-- Records for processing follows --

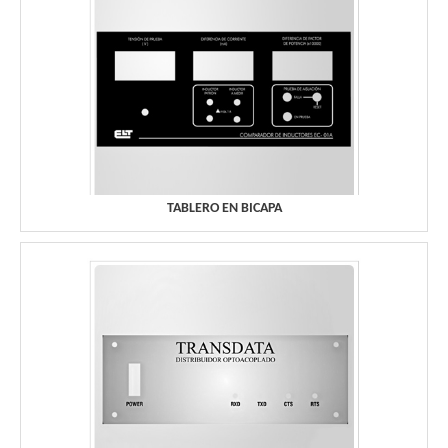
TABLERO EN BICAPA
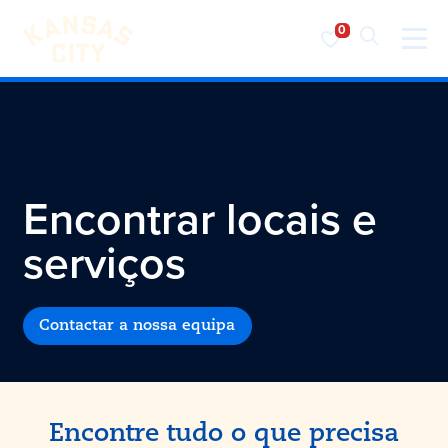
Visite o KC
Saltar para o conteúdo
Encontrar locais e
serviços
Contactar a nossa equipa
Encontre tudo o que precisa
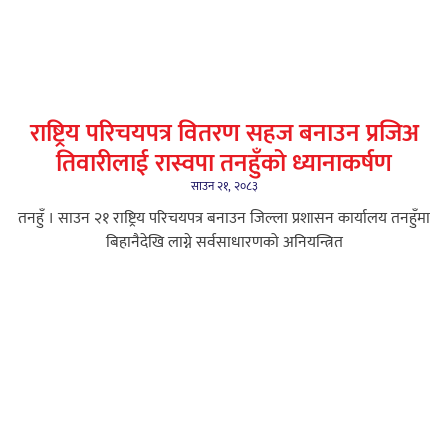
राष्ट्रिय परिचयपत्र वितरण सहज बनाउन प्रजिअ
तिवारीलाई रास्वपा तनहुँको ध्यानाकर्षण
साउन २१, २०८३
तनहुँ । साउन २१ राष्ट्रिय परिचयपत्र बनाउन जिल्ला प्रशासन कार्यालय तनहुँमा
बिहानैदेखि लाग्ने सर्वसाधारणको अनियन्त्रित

-- Records for processing concluded --
-- Records for processing follows --

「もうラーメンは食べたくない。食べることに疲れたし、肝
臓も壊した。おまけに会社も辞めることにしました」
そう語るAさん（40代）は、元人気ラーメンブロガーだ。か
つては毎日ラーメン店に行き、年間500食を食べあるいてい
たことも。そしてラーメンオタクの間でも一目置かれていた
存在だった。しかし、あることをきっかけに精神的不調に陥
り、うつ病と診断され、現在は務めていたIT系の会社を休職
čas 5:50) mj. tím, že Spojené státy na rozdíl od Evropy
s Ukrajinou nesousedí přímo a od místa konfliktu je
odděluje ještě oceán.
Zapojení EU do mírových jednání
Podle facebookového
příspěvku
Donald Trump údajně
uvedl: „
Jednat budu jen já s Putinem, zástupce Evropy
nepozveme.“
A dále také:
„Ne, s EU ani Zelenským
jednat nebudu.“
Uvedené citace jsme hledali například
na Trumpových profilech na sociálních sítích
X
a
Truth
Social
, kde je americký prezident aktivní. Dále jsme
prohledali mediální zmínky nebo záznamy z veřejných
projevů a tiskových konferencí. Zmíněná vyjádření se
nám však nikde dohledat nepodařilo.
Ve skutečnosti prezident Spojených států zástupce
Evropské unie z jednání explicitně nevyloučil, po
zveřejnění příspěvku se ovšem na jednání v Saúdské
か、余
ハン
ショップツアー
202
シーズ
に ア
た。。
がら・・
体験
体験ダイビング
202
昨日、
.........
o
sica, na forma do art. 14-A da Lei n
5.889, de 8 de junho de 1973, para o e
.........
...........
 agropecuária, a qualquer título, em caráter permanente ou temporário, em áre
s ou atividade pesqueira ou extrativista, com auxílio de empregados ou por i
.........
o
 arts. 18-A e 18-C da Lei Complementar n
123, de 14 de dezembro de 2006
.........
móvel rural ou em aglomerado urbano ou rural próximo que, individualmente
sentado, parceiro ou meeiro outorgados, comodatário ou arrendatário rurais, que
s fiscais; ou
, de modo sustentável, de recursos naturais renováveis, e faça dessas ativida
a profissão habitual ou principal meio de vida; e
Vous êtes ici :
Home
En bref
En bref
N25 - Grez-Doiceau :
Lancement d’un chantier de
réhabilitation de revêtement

-- Records for processing concluded --

## Work to be completed
Reproduce every line above that contains the string "Evropy".

## Output for this exercise
čas 5:50) mj. tím, že Spojené státy na rozdíl od Evropy
Jednat budu jen já s Putinem, zástupce Evropy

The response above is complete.